Il problema è che, come spesso accade in Sicilia, la citata riforma del ricorso straordinario non viene applicata, arrestandosi alle porte dello stretto di Messina.

Inconsapevole protagonista di questa ennesima parodìa siciliana è il Presidente della Regione Crocetta, che nei giorni scorsi ha firmato il Decreto Presidenziale n. 2 dell’8 aprile 2014 rigettando un ricorso straordinario presentato da alcuni dipendenti dell’Ente di Sviluppo Agricolo illusisi del parere favorevole che il Consiglio di Giustizia Amministrativa aveva reso in data 7 novembre 2006 (che impone l’equiparazione di alcuni funzionari ai dirigenti, ndr). Il Presidente della Regione, previa apposita autorizzazione della Giunta di governo deliberata in data 28 novembre 2013, ha infatti deciso il ricorso straordinario presentato dai citati dipendenti in difformità al parere reso dal C.G.A..
Bene, il punctum pruriens della presente riflessione non concerne il merito della vicenda che vede contrapposti alcuni dipendenti dell’ESA alla Regione Siciliana, ma la disparità di trattamento che una siffatta decisione genera all’interno dell’ordinamento giuridico.
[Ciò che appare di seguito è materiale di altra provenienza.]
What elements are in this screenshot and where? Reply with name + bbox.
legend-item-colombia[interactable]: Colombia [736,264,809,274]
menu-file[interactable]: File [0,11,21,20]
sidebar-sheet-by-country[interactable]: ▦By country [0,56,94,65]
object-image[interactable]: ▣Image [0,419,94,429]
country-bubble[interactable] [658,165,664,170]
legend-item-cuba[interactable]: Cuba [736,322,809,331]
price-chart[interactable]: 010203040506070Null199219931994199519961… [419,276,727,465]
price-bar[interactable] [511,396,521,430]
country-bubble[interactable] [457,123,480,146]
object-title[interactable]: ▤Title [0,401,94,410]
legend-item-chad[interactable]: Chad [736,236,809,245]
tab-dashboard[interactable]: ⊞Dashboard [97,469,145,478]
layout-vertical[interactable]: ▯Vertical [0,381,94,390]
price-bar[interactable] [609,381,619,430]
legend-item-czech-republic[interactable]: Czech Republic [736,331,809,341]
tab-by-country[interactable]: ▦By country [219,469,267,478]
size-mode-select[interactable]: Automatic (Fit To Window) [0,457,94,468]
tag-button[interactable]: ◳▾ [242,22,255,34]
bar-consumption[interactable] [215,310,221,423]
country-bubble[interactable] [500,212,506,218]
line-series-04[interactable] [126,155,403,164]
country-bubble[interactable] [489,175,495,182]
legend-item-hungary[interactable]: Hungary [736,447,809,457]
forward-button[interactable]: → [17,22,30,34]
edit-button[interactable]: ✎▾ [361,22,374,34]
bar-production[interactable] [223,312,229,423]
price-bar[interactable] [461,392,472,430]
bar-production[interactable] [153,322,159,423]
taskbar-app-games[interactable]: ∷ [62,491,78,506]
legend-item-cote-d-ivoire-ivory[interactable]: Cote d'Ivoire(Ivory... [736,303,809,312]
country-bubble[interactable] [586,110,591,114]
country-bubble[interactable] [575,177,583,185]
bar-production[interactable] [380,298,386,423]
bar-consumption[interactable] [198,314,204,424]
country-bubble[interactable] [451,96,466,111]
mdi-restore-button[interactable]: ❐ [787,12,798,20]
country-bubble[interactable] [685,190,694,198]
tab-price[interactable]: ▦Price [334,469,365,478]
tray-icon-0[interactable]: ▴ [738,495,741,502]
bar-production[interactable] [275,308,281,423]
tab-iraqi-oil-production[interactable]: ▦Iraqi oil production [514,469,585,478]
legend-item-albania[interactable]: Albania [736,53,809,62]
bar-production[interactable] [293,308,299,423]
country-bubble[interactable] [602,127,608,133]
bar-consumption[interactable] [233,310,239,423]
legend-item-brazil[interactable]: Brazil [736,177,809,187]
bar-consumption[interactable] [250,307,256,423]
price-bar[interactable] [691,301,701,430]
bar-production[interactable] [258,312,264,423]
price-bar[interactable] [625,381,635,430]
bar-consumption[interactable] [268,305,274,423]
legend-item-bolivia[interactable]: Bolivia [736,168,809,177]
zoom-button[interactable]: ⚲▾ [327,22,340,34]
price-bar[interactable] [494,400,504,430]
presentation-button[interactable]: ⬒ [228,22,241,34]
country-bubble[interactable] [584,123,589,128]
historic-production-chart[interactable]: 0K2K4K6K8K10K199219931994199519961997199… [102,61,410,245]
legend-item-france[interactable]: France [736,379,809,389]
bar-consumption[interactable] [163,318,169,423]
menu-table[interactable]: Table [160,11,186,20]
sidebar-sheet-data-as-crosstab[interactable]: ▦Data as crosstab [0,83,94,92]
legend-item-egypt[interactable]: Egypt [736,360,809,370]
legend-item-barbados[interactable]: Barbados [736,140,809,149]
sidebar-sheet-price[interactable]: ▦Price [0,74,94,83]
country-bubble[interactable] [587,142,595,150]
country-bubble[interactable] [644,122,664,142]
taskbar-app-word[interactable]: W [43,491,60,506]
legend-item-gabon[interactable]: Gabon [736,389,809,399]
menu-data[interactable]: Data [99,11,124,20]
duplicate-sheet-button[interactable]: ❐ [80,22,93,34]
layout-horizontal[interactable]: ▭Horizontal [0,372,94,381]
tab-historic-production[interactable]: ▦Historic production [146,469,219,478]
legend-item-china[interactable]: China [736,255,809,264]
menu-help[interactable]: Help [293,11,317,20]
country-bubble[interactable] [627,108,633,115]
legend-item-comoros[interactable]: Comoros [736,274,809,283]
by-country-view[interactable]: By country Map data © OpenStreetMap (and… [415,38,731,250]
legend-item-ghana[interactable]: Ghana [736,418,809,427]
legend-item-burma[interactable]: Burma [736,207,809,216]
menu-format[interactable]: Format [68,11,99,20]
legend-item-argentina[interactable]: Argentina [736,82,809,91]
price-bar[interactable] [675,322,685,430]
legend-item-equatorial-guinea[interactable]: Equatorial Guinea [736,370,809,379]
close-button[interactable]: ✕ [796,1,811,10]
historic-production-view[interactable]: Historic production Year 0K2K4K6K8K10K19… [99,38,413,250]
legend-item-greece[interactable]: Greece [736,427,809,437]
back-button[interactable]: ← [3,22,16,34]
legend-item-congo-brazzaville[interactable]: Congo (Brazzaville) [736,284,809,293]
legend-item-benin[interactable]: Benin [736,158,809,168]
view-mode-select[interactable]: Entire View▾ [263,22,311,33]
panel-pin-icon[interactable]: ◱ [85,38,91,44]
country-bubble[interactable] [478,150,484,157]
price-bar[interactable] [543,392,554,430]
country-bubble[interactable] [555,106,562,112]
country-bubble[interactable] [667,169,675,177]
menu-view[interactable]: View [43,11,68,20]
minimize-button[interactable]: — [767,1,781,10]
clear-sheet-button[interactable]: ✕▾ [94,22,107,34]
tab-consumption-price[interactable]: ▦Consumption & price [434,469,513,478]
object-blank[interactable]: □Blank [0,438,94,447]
In materia giurisdizionale, come quella che ci occupa, la questione non può che essere trattata in modo uniforme coinvolgendo esigenze ed interessi dell’intera comunità nazionale connessi a valori costituzionali di rilevanza primaria.
Non è pensabile infatti che fino a Reggio Calabria il parere del Consiglio di Stato è vincolante per la decisione dei ricorsi straordinari e che da Messina in poi il parere della sezione staccata dello stesso Consiglio di Stato – C.G.A. – non vincola la decisione del Presidente della Regione forte della sua prerogativa scalfita nell’art. 23 dello Satuto siciliano.
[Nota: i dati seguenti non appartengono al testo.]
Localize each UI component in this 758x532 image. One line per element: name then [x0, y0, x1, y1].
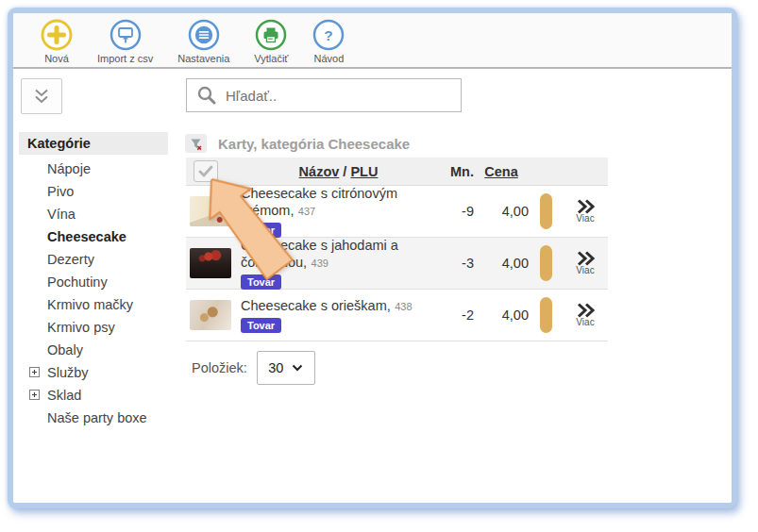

In pratica in Sicilia i ricorsi straordinari possono ancora essere decisi non sulla base di motivi strettamente connessi alle ragioni del diritto ma per meri motivi di mera opportunità (certamente amministrativa ma anche politica).
Ad onor del vero bisogna aggiungere che su questa vicenda le responsabilità sono diffuse e investono lo stesso Consiglio di Giustizia Amministrativa che, con un temerario parere del 14/12/2010, reso su un altro ricorso straordinario per una questione per certi versi analoga, ha sostanzialmente suggerito la “scorciatoia” alla Presidenza della Regione: “…resta salva la facoltà dell’Amministrazione regionale di valutare, come accennato nelle premesse della delibera di Giunta del 15 giugno 2010, eventuale adozione di una decisione motivata in difformità dal parere, ipotesi non più prevista nell’ordinamento statale dopo l’abrogazione dell’art. 14, comma 2, del DPR 1199/71, avvenuta a cura dell’art. 69 della l. 69/2009, ma tuttora esistente nelle norme di attuazione dello Statuto speciale della Regione siciliana (art. 9, comma 5, d.lgs. 373/2003, cit.).
Orbene, ammesso che la considerazione contenuta in detto parere del CGA sia fondata e non sia percorribile la strada dell’interpretazione costituzionalmente orientata dell’art. 23 dello Statuto alla luce della citata riforma del ricorso straordinario n. 69/2009, cosa aspettano i nostri detentori del potere legislativo ad apportare i necessari, quanto urgenti, adeguamenti allo Statuto siciliano?